**Activity:**
Scan the entries below for the word "Předvánoční" and copy every line in which it occurs.

[Transcribed page contents]
== == ==

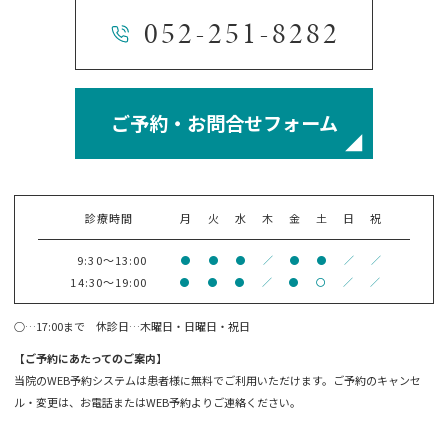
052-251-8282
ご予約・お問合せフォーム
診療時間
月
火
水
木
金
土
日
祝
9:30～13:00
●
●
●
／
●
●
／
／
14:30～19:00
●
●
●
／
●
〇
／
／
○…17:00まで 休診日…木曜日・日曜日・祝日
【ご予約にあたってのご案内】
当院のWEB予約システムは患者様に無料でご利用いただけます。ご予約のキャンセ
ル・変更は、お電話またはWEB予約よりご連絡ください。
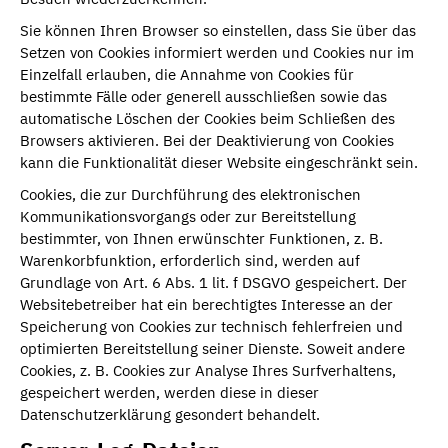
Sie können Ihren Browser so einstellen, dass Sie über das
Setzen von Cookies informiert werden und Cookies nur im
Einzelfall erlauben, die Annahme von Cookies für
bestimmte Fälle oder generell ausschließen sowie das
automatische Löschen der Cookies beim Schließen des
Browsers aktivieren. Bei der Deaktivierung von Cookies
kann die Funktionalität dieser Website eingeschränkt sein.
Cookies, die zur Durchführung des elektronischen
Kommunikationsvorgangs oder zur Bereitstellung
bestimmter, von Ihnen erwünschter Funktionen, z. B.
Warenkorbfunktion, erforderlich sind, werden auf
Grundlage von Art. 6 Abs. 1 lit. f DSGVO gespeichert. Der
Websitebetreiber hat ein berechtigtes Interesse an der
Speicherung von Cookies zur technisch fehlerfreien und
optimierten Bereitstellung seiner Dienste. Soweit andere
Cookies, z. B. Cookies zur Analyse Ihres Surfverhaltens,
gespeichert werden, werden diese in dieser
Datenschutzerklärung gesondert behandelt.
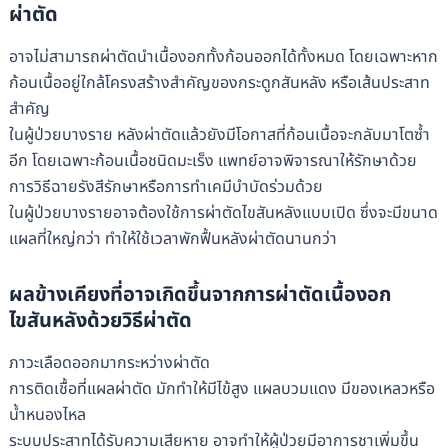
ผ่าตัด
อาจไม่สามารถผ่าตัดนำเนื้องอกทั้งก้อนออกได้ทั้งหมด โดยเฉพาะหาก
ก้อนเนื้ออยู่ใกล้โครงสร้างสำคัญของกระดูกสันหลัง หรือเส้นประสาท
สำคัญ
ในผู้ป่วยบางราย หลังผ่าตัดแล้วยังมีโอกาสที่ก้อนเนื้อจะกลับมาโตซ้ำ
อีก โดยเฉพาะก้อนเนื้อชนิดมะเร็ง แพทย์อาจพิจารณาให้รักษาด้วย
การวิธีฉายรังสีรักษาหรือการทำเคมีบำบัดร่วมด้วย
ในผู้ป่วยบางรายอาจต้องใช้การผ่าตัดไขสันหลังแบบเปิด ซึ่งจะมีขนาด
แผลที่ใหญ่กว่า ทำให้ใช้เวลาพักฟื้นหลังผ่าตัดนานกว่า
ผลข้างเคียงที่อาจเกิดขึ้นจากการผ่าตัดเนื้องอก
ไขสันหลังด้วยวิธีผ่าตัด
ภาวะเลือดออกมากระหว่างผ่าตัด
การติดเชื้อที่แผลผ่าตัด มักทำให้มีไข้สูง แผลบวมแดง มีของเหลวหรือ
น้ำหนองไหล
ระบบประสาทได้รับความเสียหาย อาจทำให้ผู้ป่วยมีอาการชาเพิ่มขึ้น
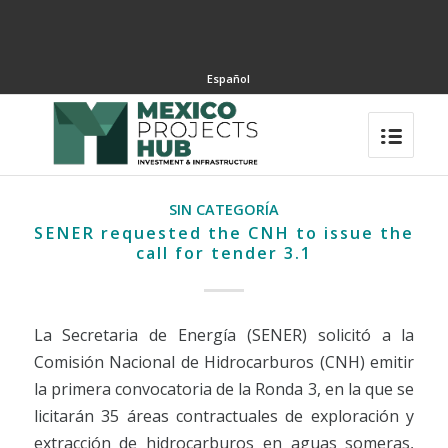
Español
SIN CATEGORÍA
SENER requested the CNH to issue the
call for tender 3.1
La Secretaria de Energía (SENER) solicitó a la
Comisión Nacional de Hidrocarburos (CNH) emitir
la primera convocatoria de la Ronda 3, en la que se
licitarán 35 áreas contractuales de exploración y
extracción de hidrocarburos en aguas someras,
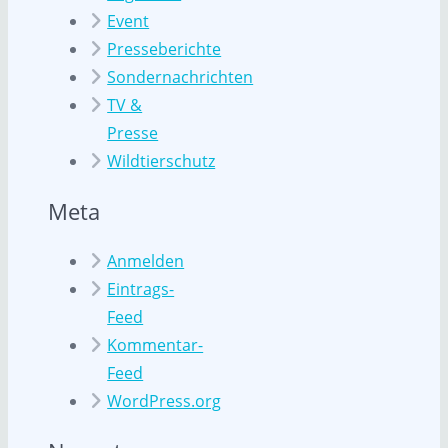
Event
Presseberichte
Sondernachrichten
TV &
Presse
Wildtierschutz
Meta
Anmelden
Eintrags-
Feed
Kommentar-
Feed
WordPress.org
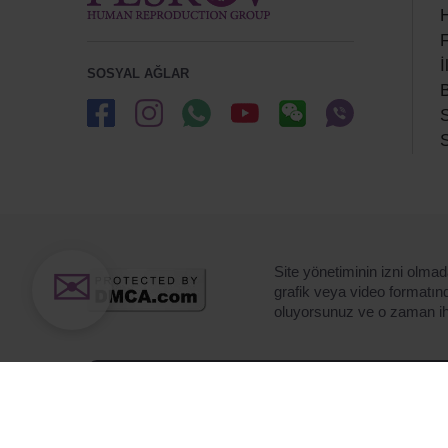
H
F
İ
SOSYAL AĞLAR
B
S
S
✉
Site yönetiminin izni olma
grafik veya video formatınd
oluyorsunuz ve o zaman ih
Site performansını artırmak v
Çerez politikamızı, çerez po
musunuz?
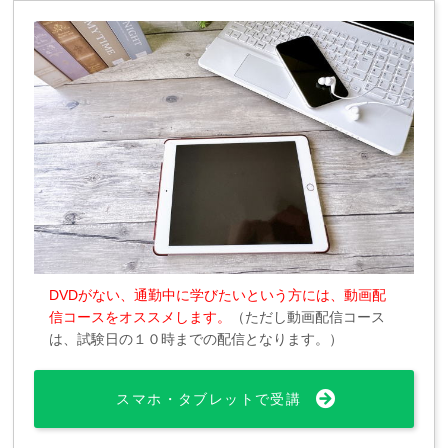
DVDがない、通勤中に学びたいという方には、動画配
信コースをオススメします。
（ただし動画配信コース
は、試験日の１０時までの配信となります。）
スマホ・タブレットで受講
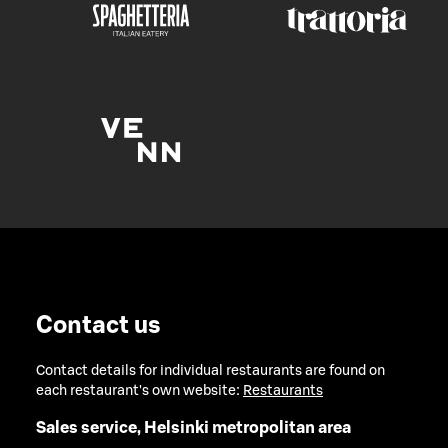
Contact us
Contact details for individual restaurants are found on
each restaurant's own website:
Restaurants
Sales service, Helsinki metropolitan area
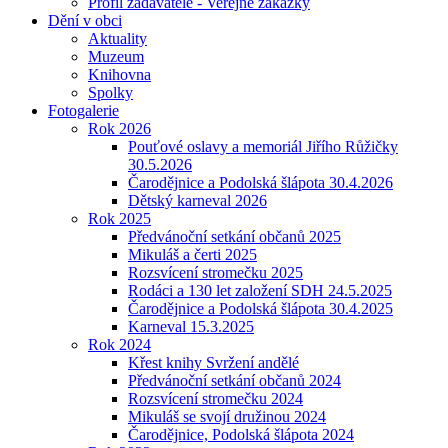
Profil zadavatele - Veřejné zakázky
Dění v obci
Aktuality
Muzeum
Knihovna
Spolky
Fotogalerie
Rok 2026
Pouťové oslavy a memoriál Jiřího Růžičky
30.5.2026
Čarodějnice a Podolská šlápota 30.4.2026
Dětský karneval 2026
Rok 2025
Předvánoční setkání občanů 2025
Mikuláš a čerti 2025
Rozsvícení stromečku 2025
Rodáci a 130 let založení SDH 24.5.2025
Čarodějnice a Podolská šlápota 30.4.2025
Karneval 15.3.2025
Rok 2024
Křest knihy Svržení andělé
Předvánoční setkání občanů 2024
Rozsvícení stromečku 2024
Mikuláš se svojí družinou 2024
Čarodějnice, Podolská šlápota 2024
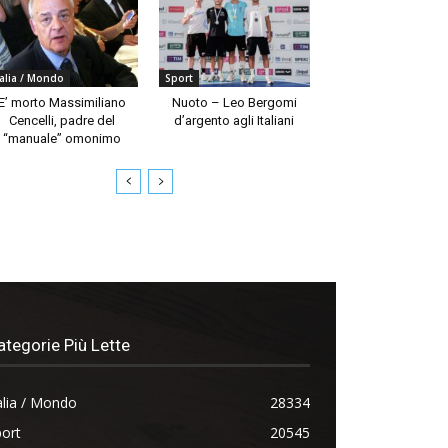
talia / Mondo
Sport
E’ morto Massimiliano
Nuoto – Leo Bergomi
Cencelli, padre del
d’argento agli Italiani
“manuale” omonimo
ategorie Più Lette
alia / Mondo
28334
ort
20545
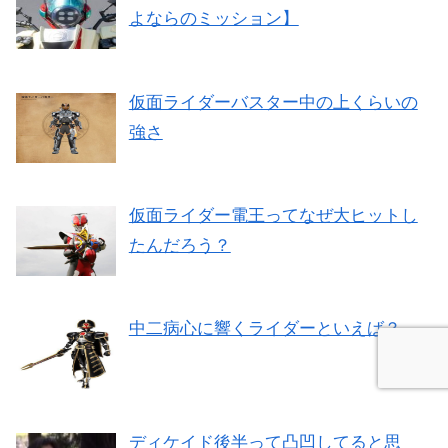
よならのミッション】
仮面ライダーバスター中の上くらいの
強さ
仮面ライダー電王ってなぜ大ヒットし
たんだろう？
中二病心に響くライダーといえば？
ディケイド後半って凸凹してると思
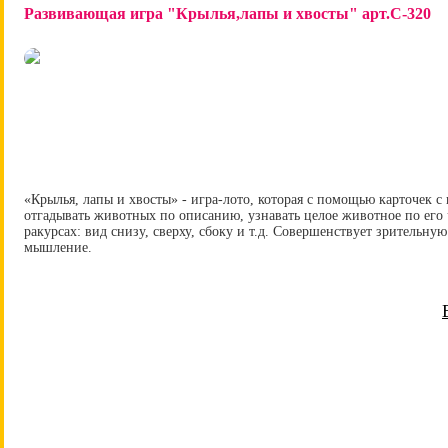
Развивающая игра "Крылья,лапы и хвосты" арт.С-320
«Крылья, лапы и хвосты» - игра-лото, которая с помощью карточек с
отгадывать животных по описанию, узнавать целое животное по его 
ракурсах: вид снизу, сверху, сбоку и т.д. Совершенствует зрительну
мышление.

== == ==

**Response:**
Předvánoční setkání občanů 2025
Předvánoční setkání občanů 2024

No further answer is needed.